Ad ogni modo, l’aumento della pensione sarà inferiore nel 2025, almeno in termini assoluti, perchè nel frattempo si è fortemente rallentata la corsa dell’inflazione.
Ipotizzando una stima di inflazione al 2% (le ultime previsioni sono persino più basse), se si manterranno le aliquote 2024 una pensione superiore alle dieci volte il minimo crescerebbe dello 0,44%. Un ulteriore taglio comporterebbe addirittura un azzeramento della perequazione.
Secondo Confindustria e Bankitalia, l’inflazione dovrebbe diminuire dell’1,3% a fine 2024. Il minimo INPS dovrebbe subire nel 2025 una rivalutazione dell’1,6%, portando la pensione minima ad un aumento di almeno 9,57 euro.
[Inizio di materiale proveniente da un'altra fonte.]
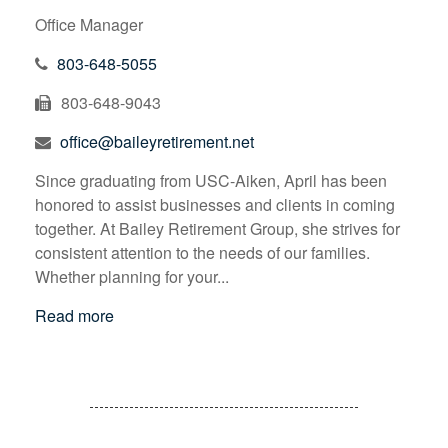
Office Manager
803-648-5055
803-648-9043
office@baileyretirement.net
Since graduating from USC-Aiken, April has been
honored to assist businesses and clients in coming
together. At Bailey Retirement Group, she strives for
consistent attention to the needs of our families.
Whether planning for your...
Read more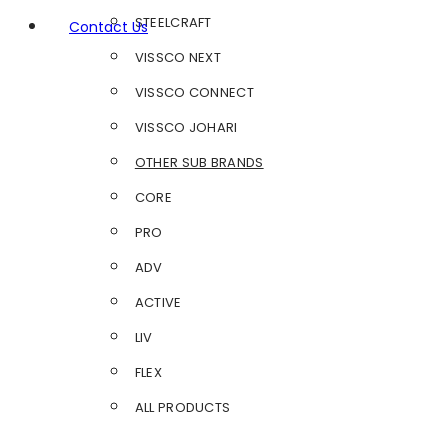
STEELCRAFT
Contact Us
VISSCO NEXT
VISSCO CONNECT
VISSCO JOHARI
OTHER SUB BRANDS
CORE
PRO
ADV
ACTIVE
LIV
FLEX
ALL PRODUCTS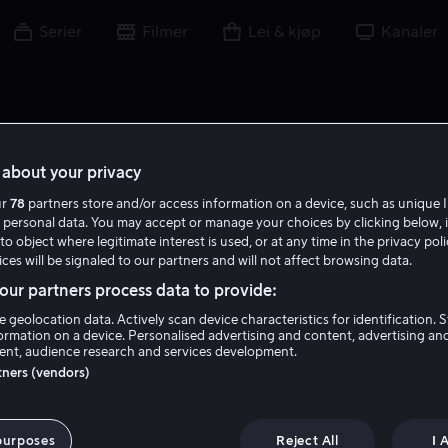
Serier
Filmer
Lei & kjøp
Kanaler
about your privacy
ur
78
partners store and/or access information on a device, such as unique I
L F
 personal data. You may accept or manage your choices by clicking below, 
to object where legitimate interest is used, or at any time in the privacy pol
ces will be signaled to our partners and will not affect browsing data.
ur partners process data to provide:
e geolocation data. Actively scan device characteristics for identification. 
ormation on a device. Personalised advertising and content, advertising an
nt, audience research and services development.
Lisa Farzaneh
rtners (vendors)
Regissør
purposes
Reject All
I 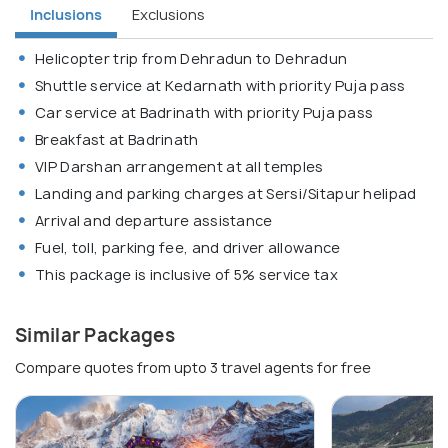
Inclusions
Exclusions
Helicopter trip from Dehradun to Dehradun
Shuttle service at Kedarnath with priority Puja pass
Car service at Badrinath with priority Puja pass
Breakfast at Badrinath
VIP Darshan arrangement at all temples
Landing and parking charges at Sersi/Sitapur helipad
Arrival and departure assistance
Fuel, toll, parking fee, and driver allowance
This package is inclusive of 5% service tax
Similar Packages
Compare quotes from upto 3 travel agents for free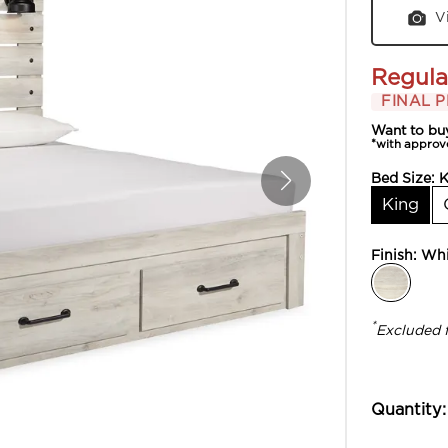
V
Regula
FINAL P
Want to bu
*with approv
Bed Size:
K
King
Finish:
Whi
*
Excluded 
Quantity: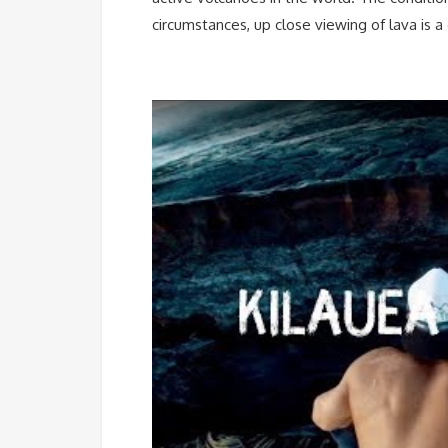
circumstances, up close viewing of lava is a 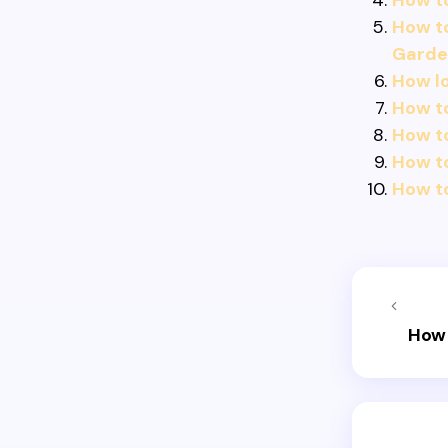
How to
How to
Garde
How lo
How to
How t
How t
How to
How 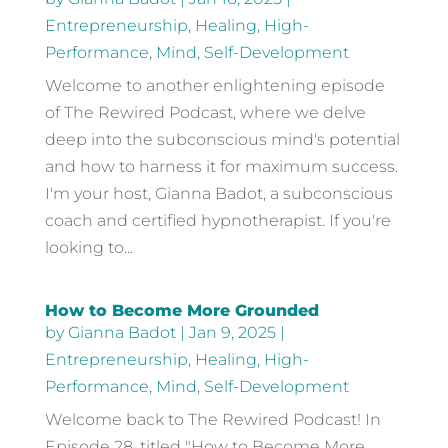
Entrepreneurship
,
Healing
,
High-
Performance
,
Mind
,
Self-Development
Welcome to another enlightening episode
of The Rewired Podcast, where we delve
deep into the subconscious mind's potential
and how to harness it for maximum success.
I'm your host, Gianna Badot, a subconscious
coach and certified hypnotherapist. If you're
looking to...
How to Become More Grounded
by
Gianna Badot
|
Jan 9, 2025
|
Entrepreneurship
,
Healing
,
High-
Performance
,
Mind
,
Self-Development
Welcome back to The Rewired Podcast! In
Episode 28, titled "How to Become More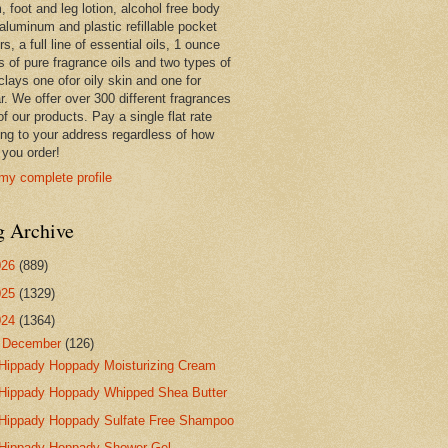
 foot and leg lotion, alcohol free body
 aluminum and plastic refillable pocket
rs, a full line of essential oils, 1 ounce
s of pure fragrance oils and two types of
clays one ofor oily skin and one for
r. We offer over 300 different fragrances
 of our products. Pay a single flat rate
ing to your address regardless of how
you order!
my complete profile
g Archive
026
(889)
025
(1329)
024
(1364)
▼
December
(126)
Hippady Hoppady Moisturizing Cream
Hippady Hoppady Whipped Shea Butter
Hippady Hoppady Sulfate Free Shampoo
Hippady Hoppady Shower Gel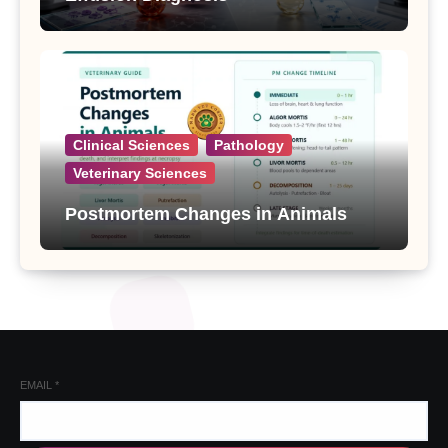
Clinical Sciences
Pathology
Veterinary Sciences
Postmortem Changes in Animals
EMAIL
*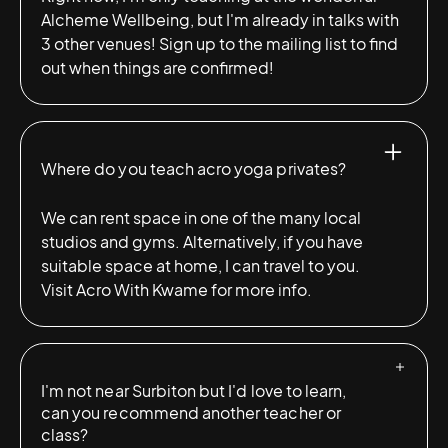
Alcheme Wellbeing, but I'm already in talks with
3 other venues! Sign up to the mailing list to find
out when things are confirmed!
Where do you teach acro yoga privates?
We can rent space in one of the many local
studios and gyms. Alternatively, if you have
suitable space at home, I can travel to you.
Visit
Acro With Kwame
for more info.
I'm not near Surbiton but I'd love to learn,
can you recommend another teacher or
class?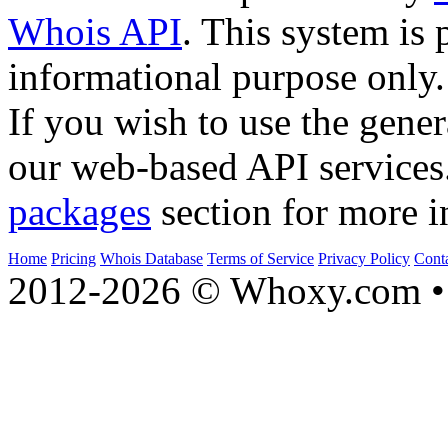
Whois API
. This system is 
informational purpose only.
If you wish to use the gener
our web-based API services
packages
section for more i
Home
Pricing
Whois Database
Terms of Service
Privacy Policy
Cont
2012-2026 © Whoxy.com • 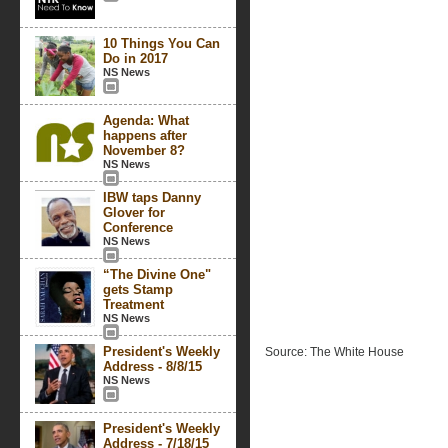
10 Things You Can
Do in 2017
NS News
Agenda: What
happens after
November 8?
NS News
IBW taps Danny
Glover for
Conference
NS News
“The Divine One"
gets Stamp
Treatment
NS News
President's Weekly
Source: The White House
Address - 8/8/15
NS News
President's Weekly
Address - 7/18/15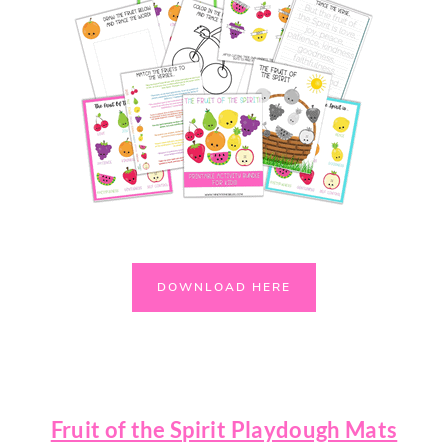
DOWNLOAD HERE
Fruit of the Spirit Playdough Mats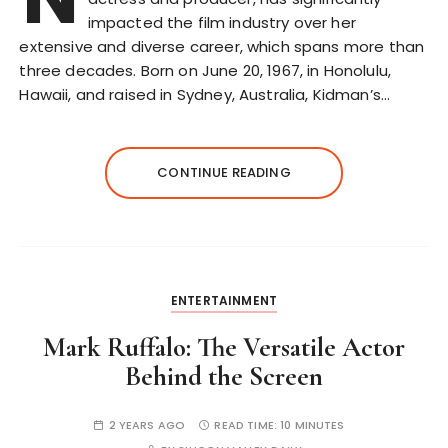
impacted the film industry over her
extensive and diverse career, which spans more than
three decades. Born on June 20, 1967, in Honolulu,
Hawaii, and raised in Sydney, Australia, Kidman’s…
CONTINUE READING
ENTERTAINMENT
Mark Ruffalo: The Versatile Actor
Behind the Screen
2 YEARS AGO
READ TIME:
10 MINUTES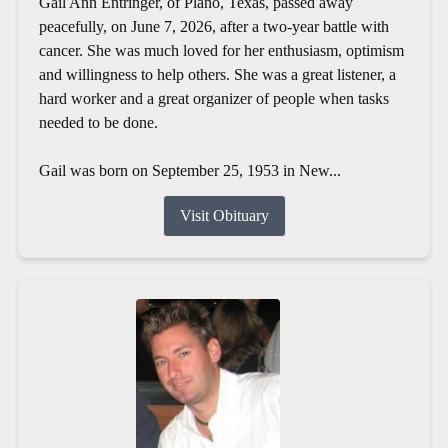
Gail Ann Entringer, of Plano, Texas, passed away
peacefully, on June 7, 2026, after a two-year battle with
cancer. She was much loved for her enthusiasm, optimism
and willingness to help others. She was a great listener, a
hard worker and a great organizer of people when tasks
needed to be done.
Gail was born on September 25, 1953 in New...
Visit Obituary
Il rimborso 2015 contro il tagli della riforma Fornero
Come detto, in passato la Corte Costituzionale si era già pronunciata (con sentenza 70/2015) su un taglio delle rivalutazioni, per la precisione quello operato dalla riforma pensioni Fornero del 2011. Era una riduzione più pesante e toccava i trattamenti sopra le tre volte il minimo, con percentuali ancora meno favorevoli di quelle 2023. La Corte aveva bocciato il taglio ritenendolo anticostituzionale perché lesivo dei principi di proporzionalità e adeguatezza sanciti dagli articoli 36 e 38 della Costituzione, a fronte di una troppo generica “contingente situazione finanziaria”.
Dopo quella sentenza, il Governo era corso ai ripari riconoscendo un rimborso parziale ai pensionati basato su nuove aliquote, dettagliate nel decreto legge 65/2015. Anche questo provvedimento era stato oggetto di sentenza della Corte, che però lo aveva ritenuto legittimo.
Bisogna dunque capire se e come saranno valutati i tagli alla perequazione applicati nel 2024 e nel 2024 in relazione alle esigenze di bilancio. E nel frattempo, attendere le decisioni sulla prossima manovra economica.